* INPUT MATERIAL:
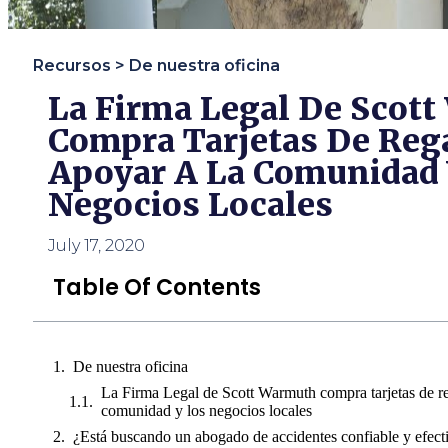
usando
un
lector
de
Recursos >
De nuestra oficina
pantalla;
La Firma Legal De Scot
Presione
Control-
Compra Tarjetas De Reg
F10
para
Apoyar A La Comunidad 
abrir
un
Negocios Locales
menú
de
accesibilidad.
July 17, 2020
Table Of Contents
De nuestra oficina
La Firma Legal de Scott Warmuth compra tarjetas de re
comunidad y los negocios locales
¿Está buscando un abogado de accidentes confiable y efect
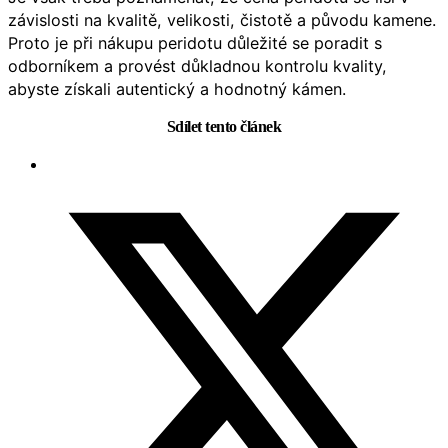
závislosti na kvalitě, velikosti, čistotě a původu kamene.
Proto je při nákupu peridotu důležité se poradit s
odborníkem a provést důkladnou kontrolu kvality,
abyste získali autentický a hodnotný kámen.
Sdílet tento článek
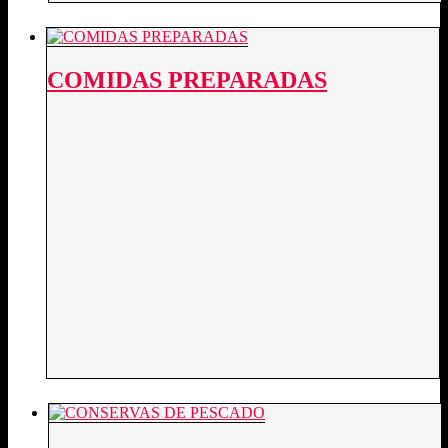
COMIDAS PREPARADAS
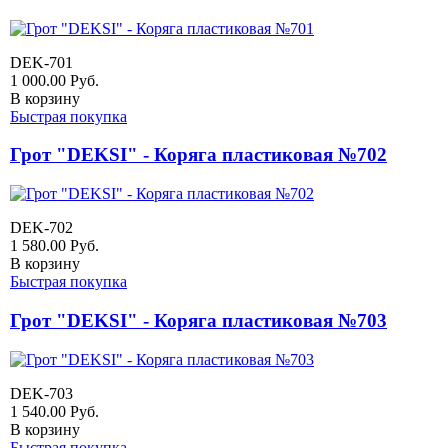
DEK-701
1 000.00
Руб.
В корзину
Быстрая покупка
Грот "DEKSI" - Коряга пластиковая №702
DEK-702
1 580.00
Руб.
В корзину
Быстрая покупка
Грот "DEKSI" - Коряга пластиковая №703
DEK-703
1 540.00
Руб.
В корзину
Быстрая покупка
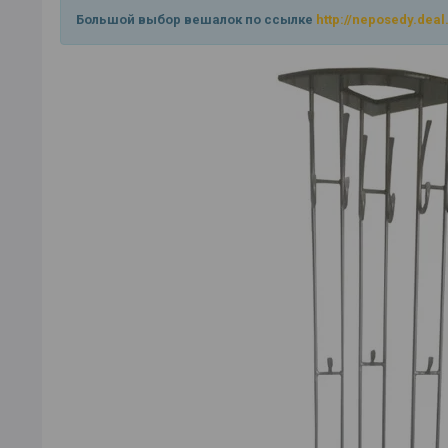
Большой выбор вешалок по ссылке
http://neposedy.dea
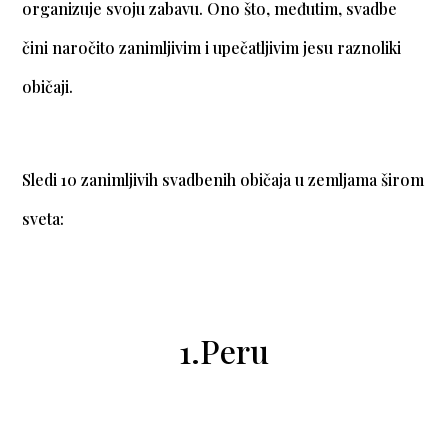
organizuje svoju zabavu. Ono što, međutim, svadbe
čini naročito zanimljivim i upečatljivim jesu raznoliki
običaji.
Sledi 10 zanimljivih svadbenih običaja u zemljama širom
sveta:
1.Peru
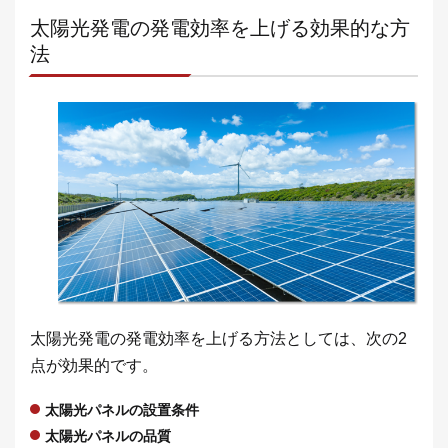
太陽光発電の発電効率を上げる効果的な方
法
太陽光発電の発電効率を上げる方法としては、次の2
点が効果的です。
太陽光パネルの設置条件
太陽光パネルの品質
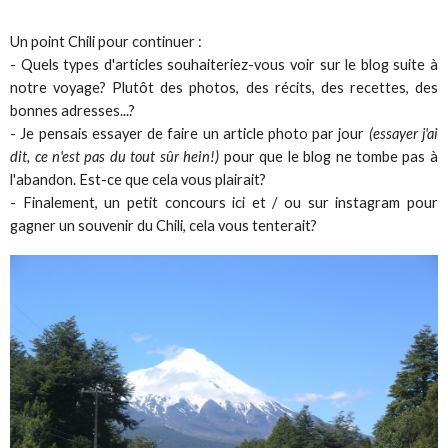
Un point Chili pour continuer :
- Quels types d'articles souhaiteriez-vous voir sur le blog suite à
notre voyage? Plutôt des photos, des récits, des recettes, des
bonnes adresses...?
- Je pensais essayer de faire un article photo par jour
(essayer j'ai
dit, ce n'est pas du tout sûr hein!)
pour que le blog ne tombe pas à
l'abandon. Est-ce que cela vous plairait?
- Finalement, un petit concours ici et / ou sur instagram pour
gagner un souvenir du Chili, cela vous tenterait?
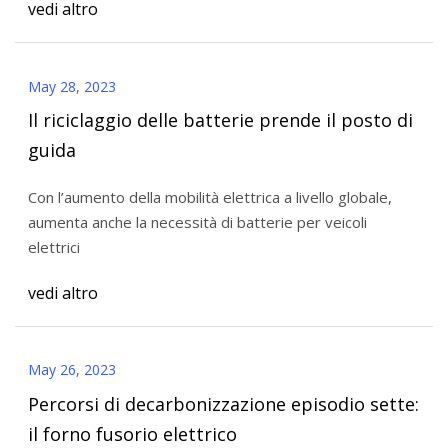
vedi altro
May 28, 2023
Il riciclaggio delle batterie prende il posto di
guida
Con l’aumento della mobilità elettrica a livello globale,
aumenta anche la necessità di batterie per veicoli
elettrici
vedi altro
May 26, 2023
Percorsi di decarbonizzazione episodio sette:
il forno fusorio elettrico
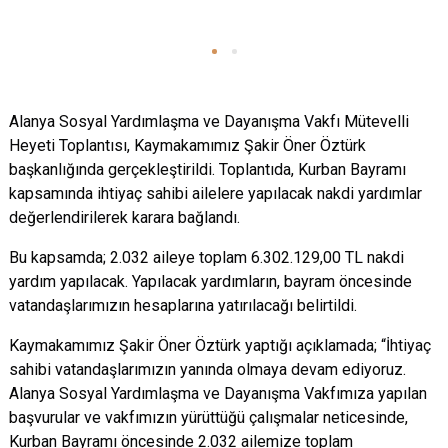
Alanya Sosyal Yardımlaşma ve Dayanışma Vakfı Mütevelli
Heyeti Toplantısı, Kaymakamımız Şakir Öner Öztürk
başkanlığında gerçekleştirildi. Toplantıda, Kurban Bayramı
kapsamında ihtiyaç sahibi ailelere yapılacak nakdi yardımlar
değerlendirilerek karara bağlandı.
Bu kapsamda; 2.032 aileye toplam 6.302.129,00 TL nakdi
yardım yapılacak. Yapılacak yardımların, bayram öncesinde
vatandaşlarımızın hesaplarına yatırılacağı belirtildi.
Kaymakamımız Şakir Öner Öztürk yaptığı açıklamada; “İhtiyaç
sahibi vatandaşlarımızın yanında olmaya devam ediyoruz.
Alanya Sosyal Yardımlaşma ve Dayanışma Vakfımıza yapılan
başvurular ve vakfımızın yürüttüğü çalışmalar neticesinde,
Kurban Bayramı öncesinde 2.032 ailemize toplam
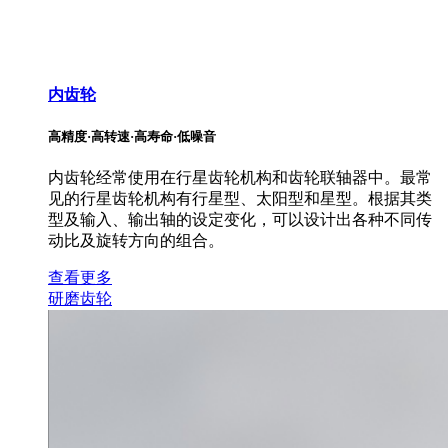
内齿轮
高精度·高转速·高寿命·低噪音
内齿轮经常使用在行星齿轮机构和齿轮联轴器中。最常
见的行星齿轮机构有行星型、太阳型和星型。根据其类
型及输入、输出轴的设定变化，可以设计出各种不同传
动比及旋转方向的组合。
查看更多
研磨齿轮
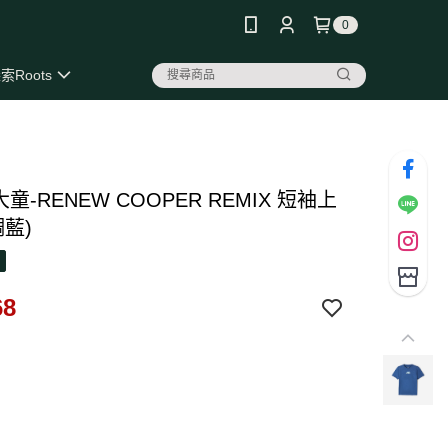
0
索Roots
 大童-RENEW COOPER REMIX 短袖上
調藍)
68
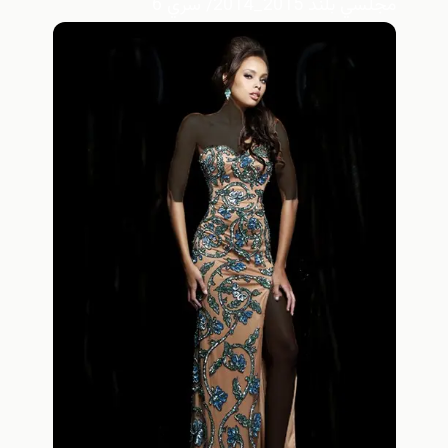
مجلسي بلند 2015_2014/ سري 6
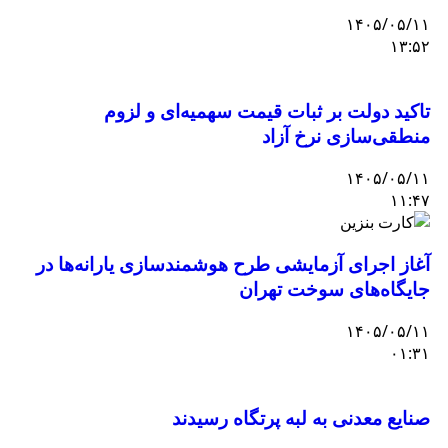
۱۴۰۵/۰۵/۱۱
۱۳:۵۲
تاکید دولت بر ثبات قیمت سهمیه‌ای و لزوم
منطقی‌سازی نرخ آزاد
۱۴۰۵/۰۵/۱۱
۱۱:۴۷
آغاز اجرای آزمایشی طرح هوشمندسازی یارانه‌ها در
جایگاه‌های سوخت تهران
۱۴۰۵/۰۵/۱۱
۰۱:۳۱
صنایع معدنی به لبه پرتگاه رسیدند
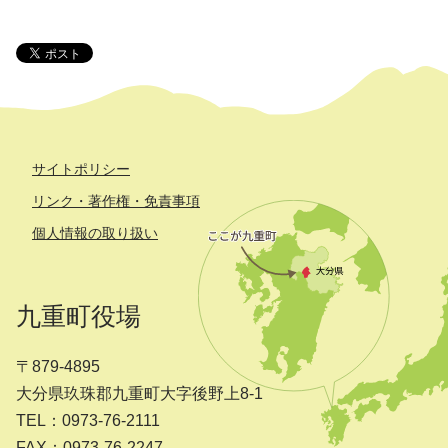
サイトポリシー
リンク・著作権・免責事項
個人情報の取り扱い
九重町役場
〒879-4895
大分県玖珠郡九重町大字後野上8-1
TEL：0973-76-2111
FAX：0973-76-2247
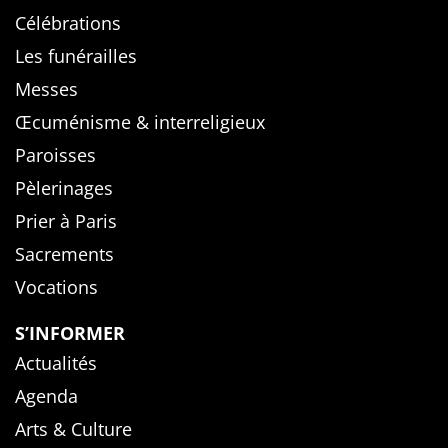
Célébrations
Les funérailles
Messes
Œcuménisme & interreligieux
Paroisses
Pèlerinages
Prier à Paris
Sacrements
Vocations
S’INFORMER
Actualités
Agenda
Arts & Culture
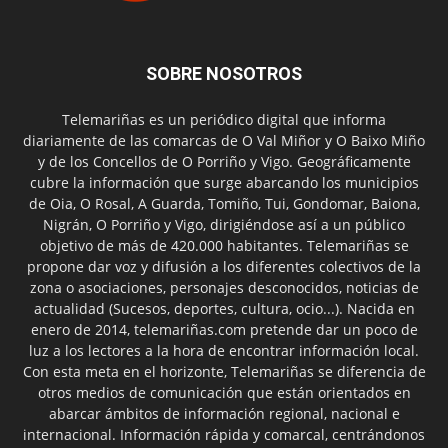
SOBRE NOSOTROS
Telemariñas es un periódico digital que informa
diariamente de las comarcas de O Val Miñor y O Baixo Miño
y de los Concellos de O Porriño y Vigo. Geográficamente
cubre la información que surge abarcando los municipios
de Oia, O Rosal, A Guarda, Tomiño, Tui, Gondomar, Baiona,
Nigrán, O Porriño y Vigo, dirigiéndose así a un público
objetivo de más de 420.000 habitantes. Telemariñas se
propone dar voz y difusión a los diferentes colectivos de la
zona o asociaciones, personajes desconocidos, noticias de
actualidad (Sucesos, deportes, cultura, ocio...). Nacida en
enero de 2014, telemariñas.com pretende dar un poco de
luz a los lectores a la hora de encontrar información local.
Con esta meta en el horizonte, Telemariñas se diferencia de
otros medios de comunicación que están orientados en
abarcar ámbitos de información regional, nacional e
internacional. Información rápida y comarcal, centrándonos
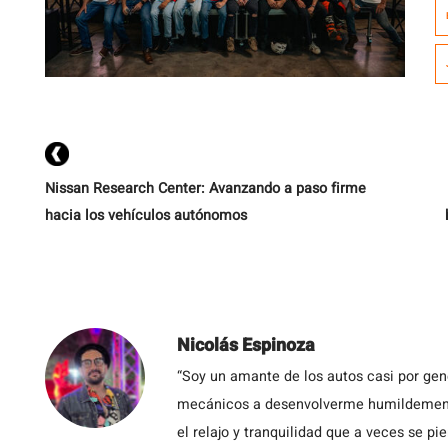
d
E
Nissan Research Center: Avanzando a paso firme
hacia los vehículos autónomos
Nicolás Espinoza
“Soy un amante de los autos casi por ge
mecánicos a desenvolverme humildemente 
el relajo y tranquilidad que a veces se pie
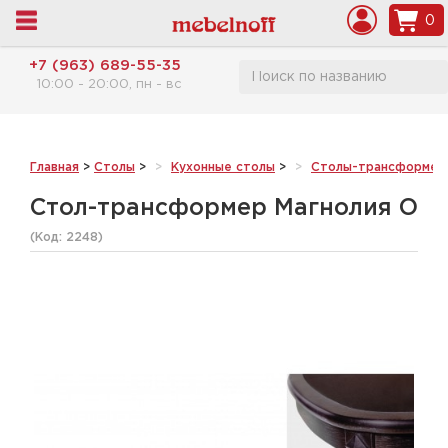
0
+7 (963) 689-55-35
10:00 - 20:00, пн - вс
Главная
>
Столы
>
Кухонные столы
>
Cтолы-трансформер
Стол-трансформер Магнолия О
(Код:
2248
)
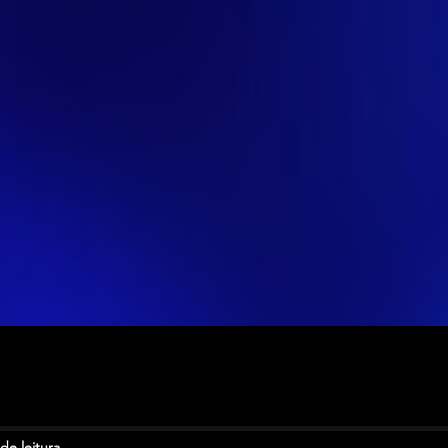
de leitura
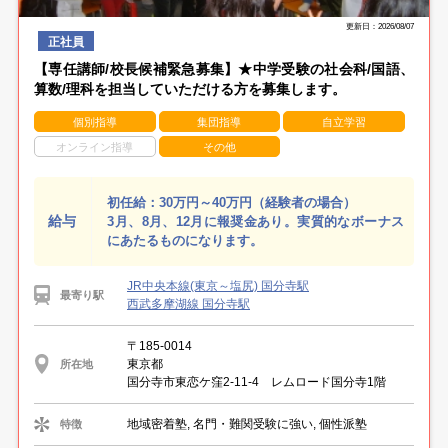
更新日：2026/08/07
正社員
【専任講師/校長候補緊急募集】★中学受験の社会科/国語、
算数/理科を担当していただける方を募集します。
個別指導
集団指導
自立学習
オンライン指導
その他
初任給：30万円～40万円（経験者の場合）
給与
3月、8月、12月に報奨金あり。実質的なボーナス
にあたるものになります。
JR中央本線(東京～塩尻) 国分寺駅
最寄り駅
西武多摩湖線 国分寺駅
〒185-0014
東京都
所在地
国分寺市東恋ケ窪2-11-4 レムロード国分寺1階
地域密着塾, 名門・難関受験に強い, 個性派塾
特徴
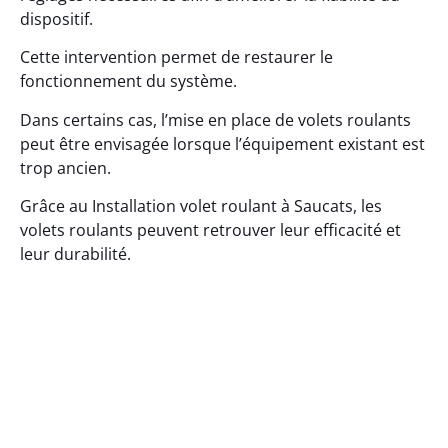
dispositif.
Cette intervention permet de restaurer le
fonctionnement du système.
Dans certains cas, l’mise en place de volets roulants
peut être envisagée lorsque l’équipement existant est
trop ancien.
Grâce au Installation volet roulant à Saucats, les
volets roulants peuvent retrouver leur efficacité et
leur durabilité.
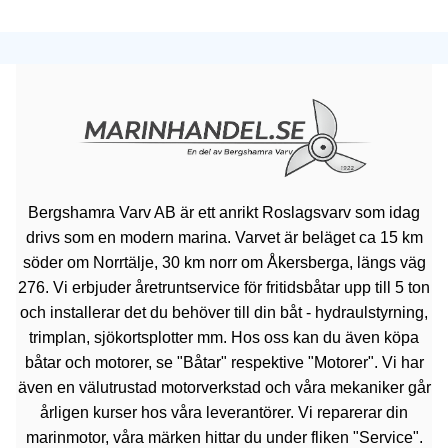
Bergshamra Varv AB är ett anrikt Roslagsvarv som idag
drivs som en modern marina. Varvet är beläget ca 15 km
söder om Norrtälje, 30 km norr om Åkersberga, längs väg
276. Vi erbjuder åretruntservice för fritidsbåtar upp till 5 ton
och installerar det du behöver till din båt - hydraulstyrning,
trimplan, sjökortsplotter mm. Hos oss kan du även köpa
båtar och motorer, se "Båtar" respektive "Motorer". Vi har
även en välutrustad motorverkstad och våra mekaniker går
årligen kurser hos våra leverantörer. Vi reparerar din
marinmotor, våra märken hittar du under fliken "Service".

* TASK OBJECTIVE:
Please, without any pictures, retype the records exactly as they appear.

* RESULT:
usando
un
lector
de
Recursos >
De nuestra oficina
pantalla;
La Firma Legal De Scot
Presione
Control-
Compra Tarjetas De Reg
F10
para
Apoyar A La Comunidad 
abrir
un
Negocios Locales
menú
de
accesibilidad.
July 17, 2020
Table Of Contents
De nuestra oficina
La Firma Legal de Scott Warmuth compra tarjetas de re
comunidad y los negocios locales
¿Está buscando un abogado de accidentes confiable y efect
závislosti na kvalitě, velikosti, čistotě a původu kamene.
Proto je při nákupu peridotu důležité se poradit s
odborníkem a provést důkladnou kontrolu kvality,
abyste získali autentický a hodnotný kámen.
Sdílet tento článek
COMIDAS PREPARADAS
DEK-701
1 000.00
Руб.
В корзину
Быстрая покупка
Грот "DEKSI" - Коряга пластиковая №702
DEK-702
1 580.00
Руб.
В корзину
Быстрая покупка
Грот "DEKSI" - Коряга пластиковая №703
DEK-703
1 540.00
Руб.
В корзину
Быстрая покупка
Большой выбор вешалок по ссылке
http://neposedy.dea
organizuje svoju zabavu. Ono što, međutim, svadbe
čini naročito zanimljivim i upečatljivim jesu raznoliki
običaji.
Sledi 10 zanimljivih svadbenih običaja u zemljama širom
sveta:
1.Peru
太陽光発電の発電効率を上げる効果的な方
法
太陽光発電の発電効率を上げる方法としては、次の2
点が効果的です。
太陽光パネルの設置条件
太陽光パネルの品質
Un point Chili pour continuer :
- Quels types d'articles souhaiteriez-vous voir sur le blog suite à
notre voyage? Plutôt des photos, des récits, des recettes, des
bonnes adresses...?
- Je pensais essayer de faire un article photo par jour
(essayer j'ai
dit, ce n'est pas du tout sûr hein!)
pour que le blog ne tombe pas à
l'abandon. Est-ce que cela vous plairait?
- Finalement, un petit concours ici et / ou sur instagram pour
gagner un souvenir du Chili, cela vous tenterait?
vedi altro
May 28, 2023
Il riciclaggio delle batterie prende il posto di
guida
Con l’aumento della mobilità elettrica a livello globale,
aumenta anche la necessità di batterie per veicoli
elettrici
vedi altro
May 26, 2023
Percorsi di decarbonizzazione episodio sette:
il forno fusorio elettrico
Alanya Sosyal Yardımlaşma ve Dayanışma Vakfı Mütevelli
Heyeti Toplantısı, Kaymakamımız Şakir Öner Öztürk
başkanlığında gerçekleştirildi. Toplantıda, Kurban Bayramı
kapsamında ihtiyaç sahibi ailelere yapılacak nakdi yardımlar
değerlendirilerek karara bağlandı.
Bu kapsamda; 2.032 aileye toplam 6.302.129,00 TL nakdi
yardım yapılacak. Yapılacak yardımların, bayram öncesinde
vatandaşlarımızın hesaplarına yatırılacağı belirtildi.
Kaymakamımız Şakir Öner Öztürk yaptığı açıklamada; “İhtiyaç
sahibi vatandaşlarımızın yanında olmaya devam ediyoruz.
Alanya Sosyal Yardımlaşma ve Dayanışma Vakfımıza yapılan
başvurular ve vakfımızın yürüttüğü çalışmalar neticesinde,
Kurban Bayramı öncesinde 2.032 ailemize toplam
内齿轮
高精度·高转速·高寿命·低噪音
内齿轮经常使用在行星齿轮机构和齿轮联轴器中。最常
见的行星齿轮机构有行星型、太阳型和星型。根据其类
型及输入、输出轴的设定变化，可以设计出各种不同传
动比及旋转方向的组合。
查看更多
研磨齿轮
0
索Roots
 大童-RENEW COOPER REMIX 短袖上
調藍)
68
مجلسي بلند 2015_2014/ سري 6
۱۴۰۵/۰۵/۱۱
۱۳:۵۲
تاکید دولت بر ثبات قیمت سهمیه‌ای و لزوم
منطقی‌سازی نرخ آزاد
۱۴۰۵/۰۵/۱۱
۱۱:۴۷
آغاز اجرای آزمایشی طرح هوشمندسازی یارانه‌ها در
جایگاه‌های سوخت تهران
۱۴۰۵/۰۵/۱۱
۰۱:۳۱
صنایع معدنی به لبه پرتگاه رسیدند
サイトポリシー
リンク・著作権・免責事項
個人情報の取り扱い
九重町役場
〒879-4895
大分県玖珠郡九重町大字後野上8-1
TEL：0973-76-2111
FAX：0973-76-2247
Célébrations
Les funérailles
Messes
Œcuménisme & interreligieux
Paroisses
Pèlerinages
Prier à Paris
Sacrements
Vocations
S’INFORMER
Actualités
Agenda
Arts & Culture
SOBRE NOSOTROS
Telemariñas es un periódico digital que informa
diariamente de las comarcas de O Val Miñor y O Baixo Miño
y de los Concellos de O Porriño y Vigo. Geográficamente
cubre la información que surge abarcando los municipios
de Oia, O Rosal, A Guarda, Tomiño, Tui, Gondomar, Baiona,
Nigrán, O Porriño y Vigo, dirigiéndose así a un público
objetivo de más de 420.000 habitantes. Telemariñas se
propone dar voz y difusión a los diferentes colectivos de la
zona o asociaciones, personajes desconocidos, noticias de
actualidad (Sucesos, deportes, cultura, ocio...). Nacida en
enero de 2014, telemariñas.com pretende dar un poco de
luz a los lectores a la hora de encontrar información local.
Con esta meta en el horizonte, Telemariñas se diferencia de
otros medios de comunicación que están orientados en
abarcar ámbitos de información regional, nacional e
internacional. Información rápida y comarcal, centrándonos
d
E
Nissan Research Center: Avanzando a paso firme
hacia los vehículos autónomos
Nicolás Espinoza
“Soy un amante de los autos casi por ge
mecánicos a desenvolverme humildemente 
el relajo y tranquilidad que a veces se pie
0
+7 (963) 689-55-35
10:00 - 20:00, пн - вс
Главная
>
Столы
>
Кухонные столы
>
Cтолы-трансформер
Стол-трансформер Магнолия О
(Код:
2248
)
de leitura
更新日：2026/08/07
正社員
【専任講師/校長候補緊急募集】★中学受験の社会科/国語、
算数/理科を担当していただける方を募集します。
個別指導
集団指導
自立学習
オンライン指導
その他
初任給：30万円～40万円（経験者の場合）
給与
3月、8月、12月に報奨金あり。実質的なボーナス
にあたるものになります。
JR中央本線(東京～塩尻) 国分寺駅
最寄り駅
西武多摩湖線 国分寺駅
〒185-0014
東京都
所在地
国分寺市東恋ケ窪2-11-4 レムロード国分寺1階
地域密着塾, 名門・難関受験に強い, 個性派塾
特徴
dispositif.
Cette intervention permet de restaurer le
fonctionnement du système.
Dans certains cas, l’mise en place de volets roulants
peut être envisagée lorsque l’équipement existant est
trop ancien.
Grâce au Installation volet roulant à Saucats, les
volets roulants peuvent retrouver leur efficacité et
leur durabilité.
Bergshamra Varv AB är ett anrikt Roslagsvarv som idag
drivs som en modern marina. Varvet är beläget ca 15 km
söder om Norrtälje, 30 km norr om Åkersberga, längs väg
276. Vi erbjuder åretruntservice för fritidsbåtar upp till 5 ton
och installerar det du behöver till din båt - hydraulstyrning,
trimplan, sjökortsplotter mm. Hos oss kan du även köpa
båtar och motorer, se "Båtar" respektive "Motorer". Vi har
även en välutrustad motorverkstad och våra mekaniker går
årligen kurser hos våra leverantörer. Vi reparerar din
marinmotor, våra märken hittar du under fliken "Service".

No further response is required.